PROBLEM:
Each entry below must be given again word for word, with no pictures.

EXERCISE MATERIALS:

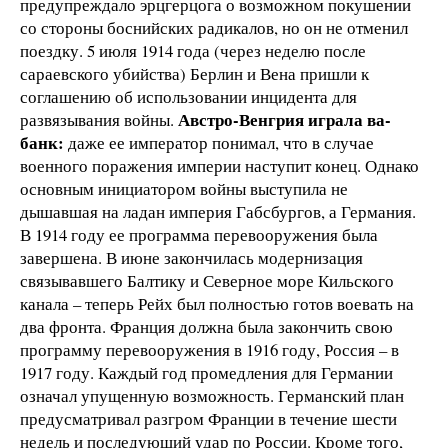
предупреждало эрцгерцога о возможном покушении
со стороны боснийских радикалов, но он не отменил
поездку. 5 июля 1914 года (через неделю после
сараевского убийства) Берлин и Вена пришли к
соглашению об использовании инцидента для
Австро-Венгрия играла ва-
развязывания войны.
банк:
даже ее император понимал, что в случае
военного поражения империи наступит конец. Однако
основным инициатором войны выступила не
дышавшая на ладан империя Габсбургов, а Германия.
В 1914 году ее программа перевооружения была
завершена. В июне закончилась модернизация
связывавшего Балтику и Северное море Кильского
канала – теперь Рейх был полностью готов воевать на
два фронта. Франция должна была закончить свою
программу перевооружения в 1916 году, Россия – в
1917 году. Каждый год промедления для Германии
означал упущенную возможность. Германский план
предусматривал разгром Франции в течение шести
недель и последующий удар по России. Кроме того,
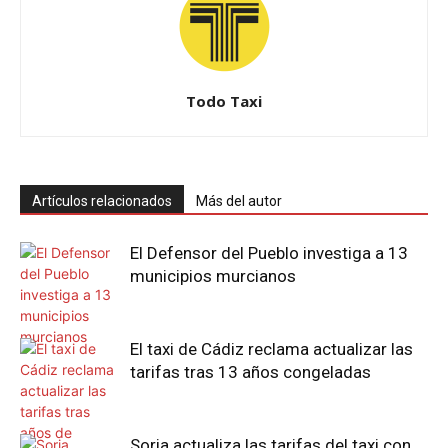
Todo Taxi
Artículos relacionados
Más del autor
El Defensor del Pueblo investiga a 13
municipios murcianos
El taxi de Cádiz reclama actualizar las
tarifas tras 13 años congeladas
Soria actualiza las tarifas del taxi con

REPLY:
предупреждало эрцгерцога о возможном покушении
со стороны боснийских радикалов, но он не отменил
поездку. 5 июля 1914 года (через неделю после
сараевского убийства) Берлин и Вена пришли к
соглашению об использовании инцидента для
Австро-Венгрия играла ва-
развязывания войны.
банк:
даже ее император понимал, что в случае
военного поражения империи наступит конец. Однако
основным инициатором войны выступила не
дышавшая на ладан империя Габсбургов, а Германия.
В 1914 году ее программа перевооружения была
завершена. В июне закончилась модернизация
связывавшего Балтику и Северное море Кильского
канала – теперь Рейх был полностью готов воевать на
два фронта. Франция должна была закончить свою
программу перевооружения в 1916 году, Россия – в
1917 году. Каждый год промедления для Германии
означал упущенную возможность. Германский план
предусматривал разгром Франции в течение шести
недель и последующий удар по России. Кроме того,
Todo Taxi
Artículos relacionados
Más del autor
El Defensor del Pueblo investiga a 13
municipios murcianos
El taxi de Cádiz reclama actualizar las
tarifas tras 13 años congeladas
Soria actualiza las tarifas del taxi con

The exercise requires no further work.